### Work item
Some entries follow. Reproduce exactly the lines starting at the one with "Pferde im Hindernisbau im Reitsport" and stopping after the one with "Das Geheimnis hinter".

START Information given

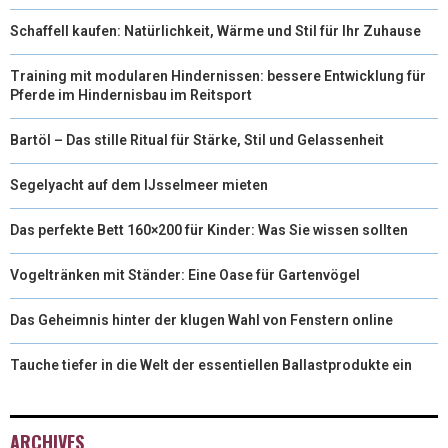
Schaffell kaufen: Natürlichkeit, Wärme und Stil für Ihr Zuhause
Training mit modularen Hindernissen: bessere Entwicklung für
Pferde im Hindernisbau im Reitsport
Bartöl – Das stille Ritual für Stärke, Stil und Gelassenheit
Segelyacht auf dem IJsselmeer mieten
Das perfekte Bett 160×200 für Kinder: Was Sie wissen sollten
Vogeltränken mit Ständer: Eine Oase für Gartenvögel
Das Geheimnis hinter der klugen Wahl von Fenstern online
Tauche tiefer in die Welt der essentiellen Ballastprodukte ein
ARCHIVES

END Information given

### Solved problem
Pferde im Hindernisbau im Reitsport
Bartöl – Das stille Ritual für Stärke, Stil und Gelassenheit
Segelyacht auf dem IJsselmeer mieten
Das perfekte Bett 160×200 für Kinder: Was Sie wissen sollten
Vogeltränken mit Ständer: Eine Oase für Gartenvögel
Das Geheimnis hinter der klugen Wahl von Fenstern online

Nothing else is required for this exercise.